Johnny Ventisei
- Born: 5 April 2005 (age 21) Glasgow, Scotland
- Height: 1.83 m (6 ft 0 in)
- Weight: 99 kg (15 st 8 lb)

Rugby union career
- Position: Centre

Amateur team(s)
- Years: Team / Apps / (Points)
- -: Glasgow Hutchesons Aloysians

Senior career
- Years: Team / Apps / (Points)
- 2023-: Glasgow Warriors / 1 / (0)
- 2025: → Edinburgh / 0 / (0)

Super Rugby
- Years: Team / Apps / (Points)
- 2022-23: Boroughmuir Bears
- 2023: FOSROC Future XV

International career
- Years: Team / Apps / (Points)
- Scotland U18
- 2023-25: Scotland U20 / 9 / (0)
- 2025-: Emerging Scotland / 1 / (0)

= Johnny Ventisei =

Scottish rugby player

Johnny Ventisei (born 5 April 2005) is an Emerging Scotland international rugby union player. He plays for Glasgow Warriors. He previously played for Boroughmuir Bears and the FOSROC Future XV in the Super 6. He has also played for the amateur side Glasgow Hutchesons Aloysians.

==Rugby Union career==

===Amateur career===

He played for his school side at St. Aloysius' College where he was captain of the 1st XV before moving on to play for their associated senior club Glasgow Hutchesons Aloysians.

===Professional career===

He entered the Glasgow Warriors academy in 2023.

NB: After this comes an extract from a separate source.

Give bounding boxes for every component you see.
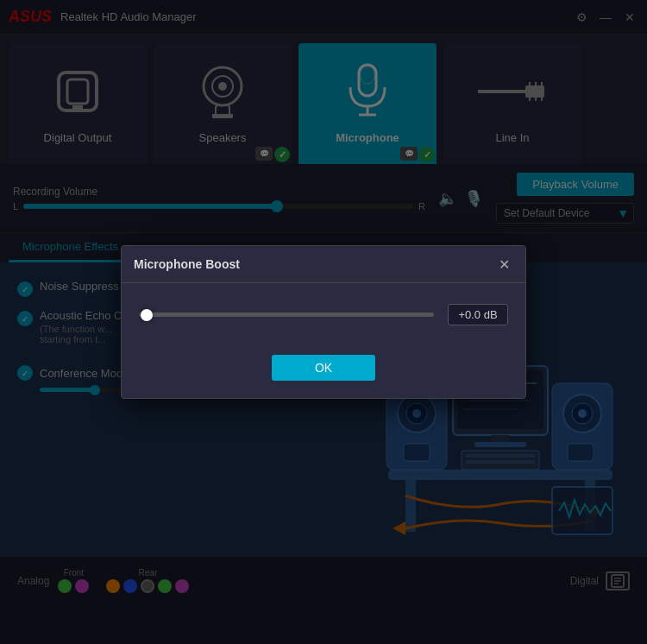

He played for the Boroughmuir Bears in the Super 6 league. He then turned out for the FOSROC Future XV to play in the Super Series.

He was loaned out to Edinburgh Rugby at the end of 2025, however he returned to the Glasgow Warriors and went on to earn a professional contract after his debut match.

Ventisei played in Glasgow Warriors clash against Leinster at Scotstoun Stadium. The Warriors won the match with a bonus point win, running out 38 - 17 winners. Ventisei became Glasgow Warrior No. 375. Ventisei was praised for his excellent performance against Leinster on his professional debut which helped the Glasgow Warriors earn a superb win over the Leinster side.

===International career===

He was capped for the Scotland U18 side.

He was gold medallist at the 2023 Commonwealth Youth Games for the Scotland 7s side. This 7's side made history by becoming the first Scottish side to win a rugby medal at the Commonwealth Games. It was also the first ever gold-medal win for any Scottish rugby side at the Commonwealth Games.

He was capped for Scotland U20 and captained the side during the 2025 U20 six nations.

He played for Emerging Scotland against Tonga XV.

==Outside of rugby==

He is studying business at Strathclyde University.